Paper: Minimap and miniasm: fast mapping and de novo assembly for noisy long sequences

Summary

Software that maps long reads to the reference genome.

Minimap adopts the idea of sketch like MHAP but takes minimizers as a reduced representation instead; it stores k-mers in a hash table like BLAT and MHAP but also uses sorting extensively like DALIGNER. In addition, minimap is designed not only as a read overlapper but also as a read-to-genome and genome-to-genome mapper.

Algorithms explained (Seeding and Indexing)

A-1. MinimizerSketch(s, w, k): How minimizer is obtained

Algorithm 1

minimizer is the smallest K-mer hash value within window size w. Single K-mer (minimizer) is a representative of w+k-1 length string, also a seed.

For each character in input string s

  1. Calculates the hash value of both K-mer and reverse-complement K-mer. Choose the one with the smaller hash value.
    • Strand number is stored along with the K-mer hash value, therefore, if strand is ambiguous (ambiguous when hash values of s and RC of s are identical), the K-mer hash value is discarded.
    • Minimizer is compared with the minimum K-mer hash value between the one from the original strand and the one from the RC strand. By using two K-mer hash values, reads are aligned to the reference regardless of the strand the reads align to.
  2. All calculated K-mer hash value from 1. is appended to circular queue.
    • Minimap2 uses a circular queue (variable buf in minimap2/sketch.c) to track the minimum K-mer hash value.
    • (position in input string s, reference_id, strand number (0 or 1)) are also stored in the queue along with the hash value.
  3. The minimum k-mer hash value is updated and appended to output minimizer in 2 cases.
    1. New K-mer hash value from 1 is smaller than current minimum K-mer hash value
    2. Minimum K-mer hash value is not within window size w anymore.

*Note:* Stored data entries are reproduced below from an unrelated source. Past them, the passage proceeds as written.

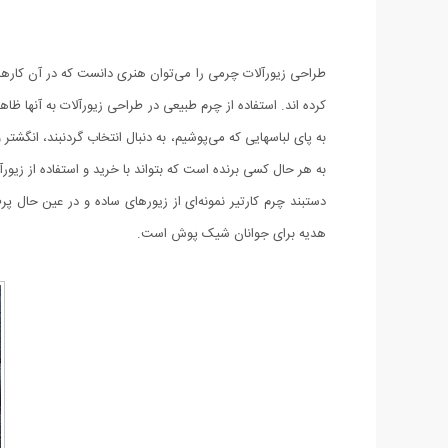
طراحی زیورآلات چرمی را می‌توان هنری دانست که در آن کارهای ب
کرده اند. استفاده از چرم طبیعی در طراحی زیورآلات به آنها 
به پای لباسهایی که می‌پوشیم، به دنبال انتخاب گردنبند، انگش
به هر حال کسی برنده است که بتواند با خرید‌ و استفاده از زیو
دستبند چرم کارتیر نمونه‌ای از زیورهای ساده و در عین حال پ
هدیه برای جوانان شیک پوش است.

A-2. InvertibleHash(x, p): Hash function used for K-mer

Reference: https://naml.us/post/inverse-of-a-hash-function/

Thomas Wang’s integer hash functions

Algorithm 2

  • To avoid oversampling poly-A (K-mer hash of poly-A as minimizer), minimap uses an invertible Hash function. As a result, poly-A which might have been 0 hash value with naive 2-bit encoding, results in non-zero hash value. Minimizer is the minimum K-mer hash value within window size w, hence, poly-A are less likely to be selected as minimizer which diversifies the minimizers and avoid oversampling poly-A as minimizer.
  • Key properties include avalanche (changing any input bit changes about half of the output bits) and invertibility.

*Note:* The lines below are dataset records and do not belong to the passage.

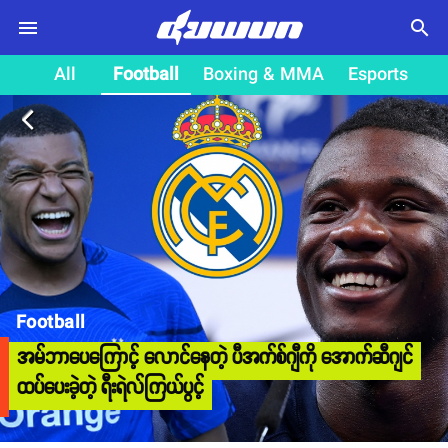
search
All
Football
Boxing & MMA
Esports
arrow_back_ios
Football
အမ်ဘာပေကြောင့် လောင်နေတဲ့ ပီအက်စ်ဂျီကို အောက်ဆီဂျင်
ထပ်ပေးခဲ့တဲ့ ရီးရဲလ်ကြယ်ပွင့်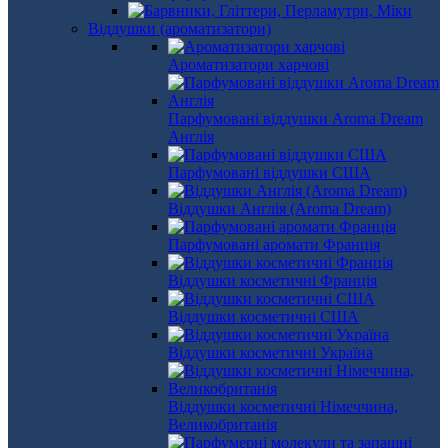
Віддушки (ароматизатори)
Ароматизатори харчові
Парфумовані віддушки Aroma Dream
Англія
Парфумовані віддушки США
Віддушки Англія (Aroma Dream)
Парфумовані аромати Франція
Віддушки косметичні Франція
Віддушки косметичні США
Віддушки косметичні Україна
Віддушки косметичні Німеччина,
Великобританія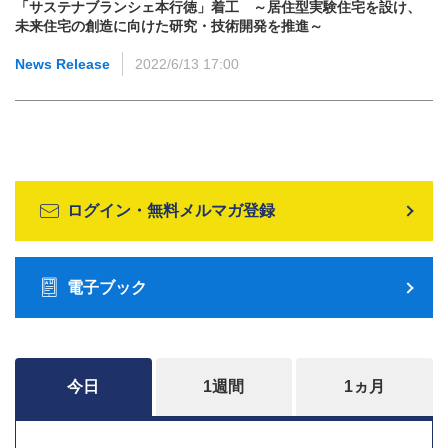
「サステナブランシェ本行徳」着工 ～居住型実験住宅を設け、
未来住宅の創造に向けた研究・技術開発を推進～
News Release
2022/6/13 17:00
ログイン・無料メルマガ登録
電子ブック
今日
1週間
1ヵ月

A-3. Index(T, w, k): Indexing the reference genome

Given a multiple strings T.

  1. For each reference string t in T, collect the minimizers (A-1).
  2. Sort the minimizer array.
    • Sorted with the (1: minimizer, 2:position) (K-mer hash value of minimizers).
    • Values are the reference index, position in the reference, strand, number of minimizers.
    • Using a bucket reduces the memory size and increases the cache hit ratio.
  3. Minimizers’ positions (pos in mininimizer array) are stored in buckets (hash table index).
    • The bucket uses b bit for hash value instead of 2K bit minimizer.
    • The bucket stores the start position and number of minimizers.
  4. The actual position can be obtained by lookup in 1) bucket hash table and 2) minimizer-position array.

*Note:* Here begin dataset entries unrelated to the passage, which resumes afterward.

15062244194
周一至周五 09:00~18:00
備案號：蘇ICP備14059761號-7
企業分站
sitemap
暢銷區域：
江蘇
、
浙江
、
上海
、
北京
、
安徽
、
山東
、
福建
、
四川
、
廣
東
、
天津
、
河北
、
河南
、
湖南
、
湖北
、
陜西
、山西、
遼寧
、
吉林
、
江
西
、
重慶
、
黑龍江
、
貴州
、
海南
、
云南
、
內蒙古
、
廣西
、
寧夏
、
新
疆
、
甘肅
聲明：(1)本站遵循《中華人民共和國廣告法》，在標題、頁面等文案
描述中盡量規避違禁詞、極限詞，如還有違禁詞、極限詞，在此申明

A-4. Map(H, q, w, k, e): Mapping query to the reference genome.

Given a query q. Follow the seed-and-extend paradigm.

  1. Get minimizers of query q. (minimizers are seeds)
  2. Sort minimizers
  3. Do Chaining (find seeds that are colinear), Seed extension (Needleman–Wunsch algorithm, Global alignment).

Chaining and Seed extension will be covered in other Paper Reading post.